Tacrolimus (FK506, Prograf) is not much different from cyclo when it comes to nephrotoxicity and hypertention. It is worse for causing lymphoproliferative disease and may be worse regarding other infections and cancer--unclear. It is sometimes better for kids with rejection that cyclo won't stop--we often use it preferentially in kids who are high-risk for rejection--who have strong immune systems and have already lost a kidney rapidly to rejection post-transplant. Prograf causes diabetes in 10-20% of those taking it--this one is bad news!!--once in a while cyclo causes diabetes, but not nearly as often.
We are getting better at using tacrolimus with time--some of its bad side-effects--lymphoproliferative disease and diabetes-- are at least partially dose-related, and we are learning to use lower doses than were used when it first came out.
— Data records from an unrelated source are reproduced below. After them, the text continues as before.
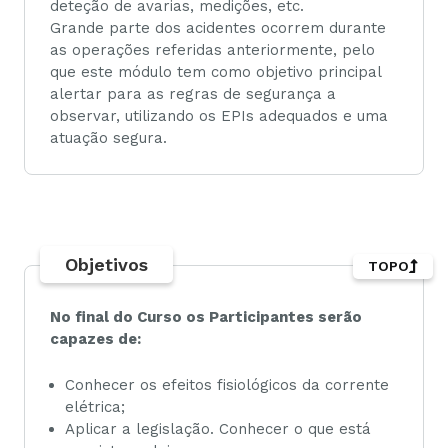
deteção de avarias, medições, etc.
Grande parte dos acidentes ocorrem durante
as operações referidas anteriormente, pelo
que este módulo tem como objetivo principal
alertar para as regras de segurança a
observar, utilizando os EPIs adequados e uma
atuação segura.
Objetivos
TOPO
No final do Curso os Participantes serão
capazes de:
Conhecer os efeitos fisiológicos da corrente
elétrica;
Aplicar a legislação. Conhecer o que está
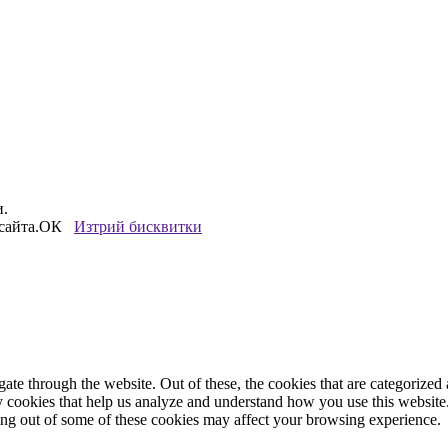
и.
сайта.
ОК
Изтрий бисквитки
e through the website. Out of these, the cookies that are categorized a
rty cookies that help us analyze and understand how you use this websit
ting out of some of these cookies may affect your browsing experience.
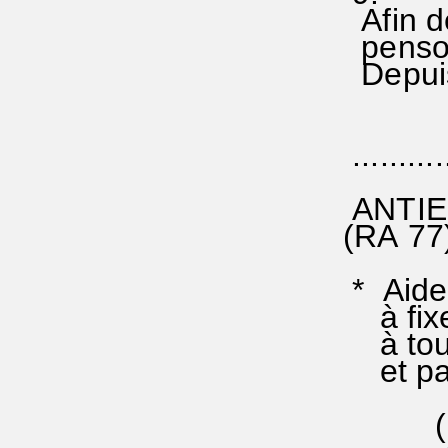
Afin d
penson
Depuis 
...........
ANTIE
(RA 77)
* Aide-
à fixer
à touj
et par
(Peut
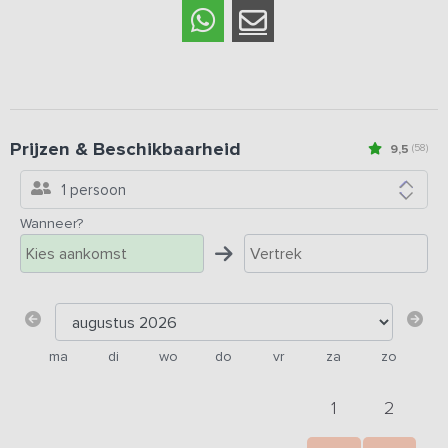
Prijzen & Beschikbaarheid
9,5
(58)
1 persoon
Wanneer?
ma
di
wo
do
vr
za
zo
1
2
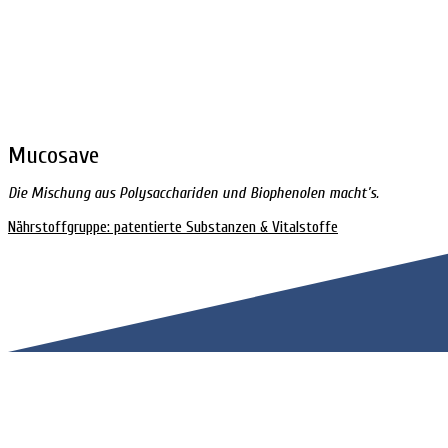
Mucosave
Die Mischung aus Polysacchariden und Biophenolen macht’s.
Nährstoffgruppe: patentierte Substanzen & Vitalstoffe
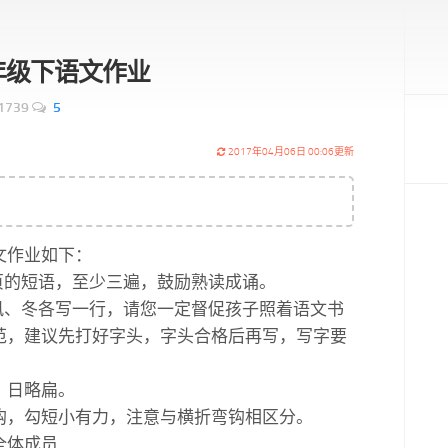
4一年级下语文作业
1739
5
2017年04月06日 00:06更新
文作业如下：
二页的短语，至少三遍，鼓励熟读成诵。
、风、冬各写一行，请您一定督促孩子照着语文书
范，建议先打好字头，字头合格后再写，写字要
，日略扁。
钩，勾短小有力，注意与横折弯钩相区分。
全体成员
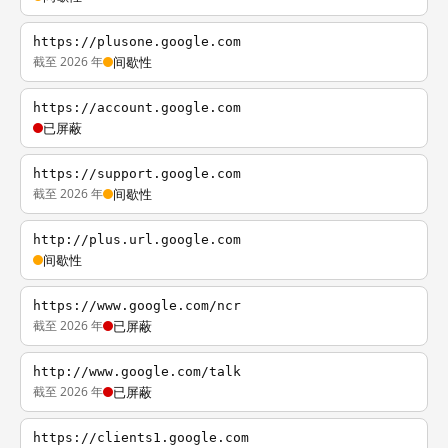
https://plusone.google.com
截至 2026 年
间歇性
https://account.google.com
已屏蔽
https://support.google.com
截至 2026 年
间歇性
http://plus.url.google.com
间歇性
https://www.google.com/ncr
截至 2026 年
已屏蔽
http://www.google.com/talk
截至 2026 年
已屏蔽
https://clients1.google.com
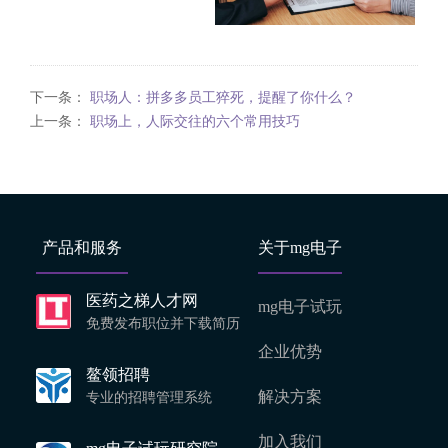
下一条：
职场人：拼多多员工猝死，提醒了你什么？
上一条：
职场上，人际交往的六个常用技巧
产品和服务
关于mg电子
医药之梯人才网
mg电子试玩
免费发布职位并下载简历
企业优势
鳌领招聘
解决方案
专业的招聘管理系统
加入我们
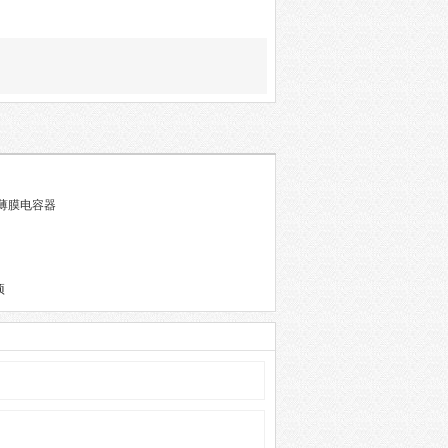
薄膜电容器
项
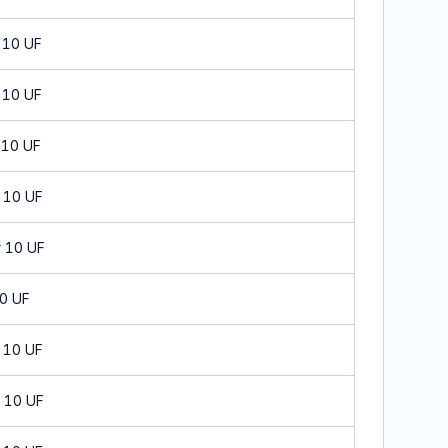
 10 UF
 10 UF
 10 UF
 10 UF
 10 UF
0 UF
 10 UF
 10 UF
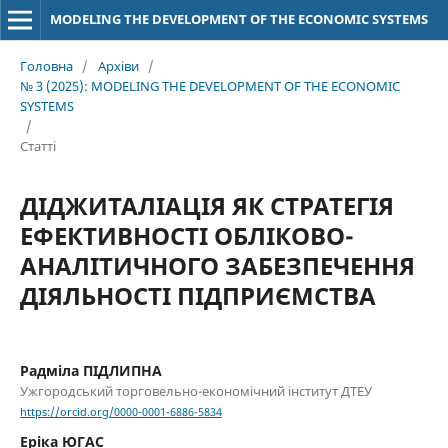
MODELING THE DEVELOPMENT OF THE ECONOMIC SYSTEMS
Головна
/
Архіви
/
№ 3 (2025): MODELING THE DEVELOPMENT OF THE ECONOMIC
SYSTEMS
/
Статті
ДІДЖИТАЛІАЦІЯ ЯК СТРАТЕГІЯ
ЕФЕКТИВНОСТІ ОБЛІКОВО-
АНАЛІТИЧНОГО ЗАБЕЗПЕЧЕННЯ
ДІЯЛЬНОСТІ ПІДПРИЄМСТВА
Радміла ПІДЛИПНА
Ужгородський торговельно-економічний інститут ДТЕУ
https://orcid.org/0000-0001-6886-5834
Еріка ЮГАС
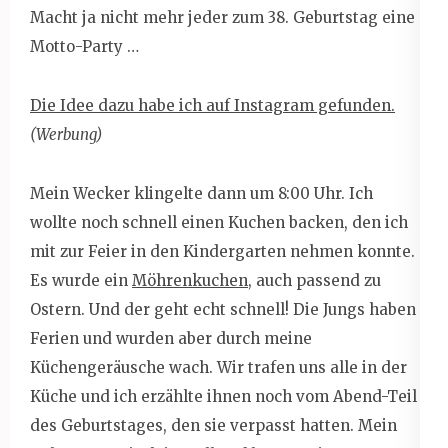
Macht ja nicht mehr jeder zum 38. Geburtstag eine
Motto-Party …
Die Idee dazu habe ich auf Instagram gefunden.
(Werbung)
Mein Wecker klingelte dann um 8:00 Uhr. Ich
wollte noch schnell einen Kuchen backen, den ich
mit zur Feier in den Kindergarten nehmen konnte.
Es wurde ein
Möhrenkuchen
, auch passend zu
Ostern. Und der geht echt schnell! Die Jungs haben
Ferien und wurden aber durch meine
Küchengeräusche wach. Wir trafen uns alle in der
Küche und ich erzählte ihnen noch vom Abend-Teil
des Geburtstages, den sie verpasst hatten. Mein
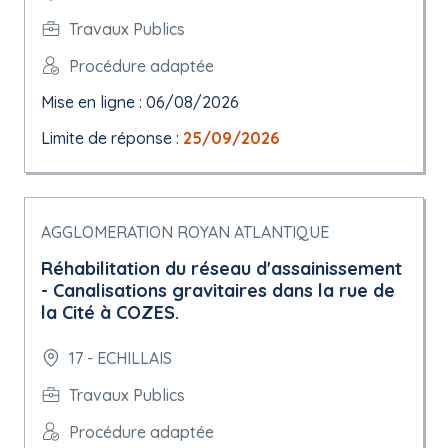
Travaux Publics
Procédure adaptée
Mise en ligne : 06/08/2026
Limite de réponse :
25/09/2026
AGGLOMERATION ROYAN ATLANTIQUE
Réhabilitation du réseau d'assainissement
- Canalisations gravitaires dans la rue de
la Cité à COZES.
17 - ECHILLAIS
Travaux Publics
Procédure adaptée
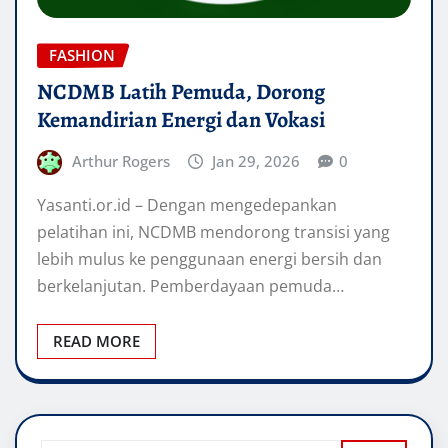
FASHION
NCDMB Latih Pemuda, Dorong
Kemandirian Energi dan Vokasi
Arthur Rogers
Jan 29, 2026
0
Yasanti.or.id – Dengan mengedepankan
pelatihan ini, NCDMB mendorong transisi yang
lebih mulus ke penggunaan energi bersih dan
berkelanjutan. Pemberdayaan pemuda…
READ MORE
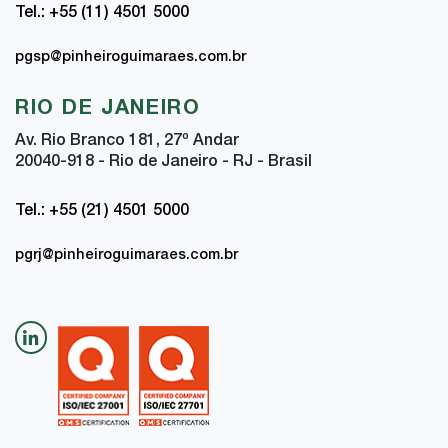
Tel.: +55 (11) 4501 5000
pgsp@pinheiroguimaraes.com.br
RIO DE JANEIRO
Av. Rio Branco 181, 27
º
Andar
20040-918 - Rio de Janeiro - RJ - Brasil
Tel.: +55 (21) 4501 5000
pgrj@pinheiroguimaraes.com.br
One big attraction of tacrolimus over cyclo has been the lack of the extra hair growth. Some kids do have a very difficult time with this; it can't be minimized, but I have a hard time with instances where this seems to be the only reason a patient will want to switch from cyclo to Prograf. There are usually ways to deal with the hair--and one has to keep in mind that in the case of teenagers every little blemish can be seen as a major problem and self-esteem can be heavily linked to perception of physical beauty and very shaky.
So, still in the US and Europe most centers use cyclosporine as their first choice mainstay antirejection drug, but tacrolimus has a place in some patients--initially or later on after transplant. A few centers use it in everyone, and that is ok--now with all of the drugs that we have, one will find more and more variation in drug protocols between centers and between patients in the same center. All of these drugs are fairly difficult to use--lots of individual variation between patients and different effects and side-effects to balance, so that one thing that is important is the experience of the individual center or doctor with the drug being used. It is impossible to have extensive experience with all of the drugs available. Each one has advantages and disadvantages, so there are multiple ways to do things.
Now a word to the parents of children with nephrotic syndrome who are on cyclo. The doses of cyclo that we use in most children with nephrotic syndrome are lower than the doses we use in children with transplant kidneys--so the side-effects are less. Also, children with nephrotic syndrome are generally on it for up to a few years--not for a lifetime!! So, don't get too bent out of shape by the potential side-effects.